Bob Chapek on Disney Plus Pricing: 'We Still Have Some Headroom There'
Disney CEO says the launch price was an 'extreme value' for customers
Bob Chapek, CEO of The Walt Disney Co., spoke about the present, and future, of the media giant at the Paley International Council Summit in New York. Chapek said the Disney Plus platform is off to a strong start. Disney shared earnings November 8, and revealed that Walt Disney Co. subs are up to 235 million globally.
Chapek called the Disney Plus launch price for subscribers "an extreme value," and suggested consumers are willing to pay more. "We believe we still have some headroom there," he said.
The Walt Disney Co. added 14.6 million subscriptions in the fourth quarter, while Disney Plus added 12.1 million of them. "Given our three-year journey, we're extremely pleased," said the boss, who mentioned "a good pathway to profitability" for the streamer.
Disney Plus provides a wealth of consumer data, he said, which fuels the broad range of Disney products, including the parks.
Chapek spoke about an initiative that sees Disney Plus subscribers offered exclusive access to merchandise.

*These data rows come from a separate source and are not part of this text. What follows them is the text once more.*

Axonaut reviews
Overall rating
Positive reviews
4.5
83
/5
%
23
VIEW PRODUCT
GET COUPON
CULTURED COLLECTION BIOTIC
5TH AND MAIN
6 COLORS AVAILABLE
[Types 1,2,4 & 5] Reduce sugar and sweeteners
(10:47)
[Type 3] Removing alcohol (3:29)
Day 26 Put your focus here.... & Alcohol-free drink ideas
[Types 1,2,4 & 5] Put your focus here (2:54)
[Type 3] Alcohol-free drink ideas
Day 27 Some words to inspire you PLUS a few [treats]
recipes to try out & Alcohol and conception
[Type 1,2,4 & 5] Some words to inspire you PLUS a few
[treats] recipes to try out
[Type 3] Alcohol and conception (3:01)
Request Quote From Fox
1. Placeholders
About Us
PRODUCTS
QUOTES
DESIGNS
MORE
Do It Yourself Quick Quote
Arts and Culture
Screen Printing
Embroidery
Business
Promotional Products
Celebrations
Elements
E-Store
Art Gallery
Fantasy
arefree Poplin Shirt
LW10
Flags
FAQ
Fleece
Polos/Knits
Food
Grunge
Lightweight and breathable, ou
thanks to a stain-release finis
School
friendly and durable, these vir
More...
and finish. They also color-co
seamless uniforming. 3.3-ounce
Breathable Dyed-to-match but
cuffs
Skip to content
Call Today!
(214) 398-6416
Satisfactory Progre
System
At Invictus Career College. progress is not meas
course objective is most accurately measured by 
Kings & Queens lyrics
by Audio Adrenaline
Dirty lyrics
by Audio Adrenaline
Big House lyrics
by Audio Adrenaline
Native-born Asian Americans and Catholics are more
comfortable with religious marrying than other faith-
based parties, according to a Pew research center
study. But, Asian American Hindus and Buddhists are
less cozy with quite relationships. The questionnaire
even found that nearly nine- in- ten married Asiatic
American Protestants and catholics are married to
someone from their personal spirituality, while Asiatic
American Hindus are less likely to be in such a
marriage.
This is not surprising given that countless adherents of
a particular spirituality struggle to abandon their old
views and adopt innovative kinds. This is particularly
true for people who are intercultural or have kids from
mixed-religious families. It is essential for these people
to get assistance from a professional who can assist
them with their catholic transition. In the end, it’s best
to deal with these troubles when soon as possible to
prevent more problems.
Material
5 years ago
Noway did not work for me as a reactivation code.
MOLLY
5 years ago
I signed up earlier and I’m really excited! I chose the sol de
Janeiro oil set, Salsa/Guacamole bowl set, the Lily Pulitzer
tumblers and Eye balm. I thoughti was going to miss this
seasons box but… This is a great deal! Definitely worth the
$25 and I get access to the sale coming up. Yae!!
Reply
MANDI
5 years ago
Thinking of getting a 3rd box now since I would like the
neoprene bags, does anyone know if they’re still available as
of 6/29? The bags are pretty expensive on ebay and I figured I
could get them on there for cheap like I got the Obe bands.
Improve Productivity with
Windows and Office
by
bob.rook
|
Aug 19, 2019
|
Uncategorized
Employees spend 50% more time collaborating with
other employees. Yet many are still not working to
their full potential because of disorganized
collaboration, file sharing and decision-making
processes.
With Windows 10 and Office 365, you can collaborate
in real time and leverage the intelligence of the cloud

He described the corporate portfolio as "the physical world and the digital world," and said the merchandise test "takes that one step further."
Chapek said "big blockbuster films are certainly back," but things are a bit "sketchy" for the smaller films. As Disney's forte is the tentpole pictures, it bodes well for the company.
Disney is pushing forward on a sophisticated production integration program that Chapek called "next-generation storytelling." It is carefully customized for the individual consumer. "It really creates that next level of storytelling that's unique to you," Chapek said.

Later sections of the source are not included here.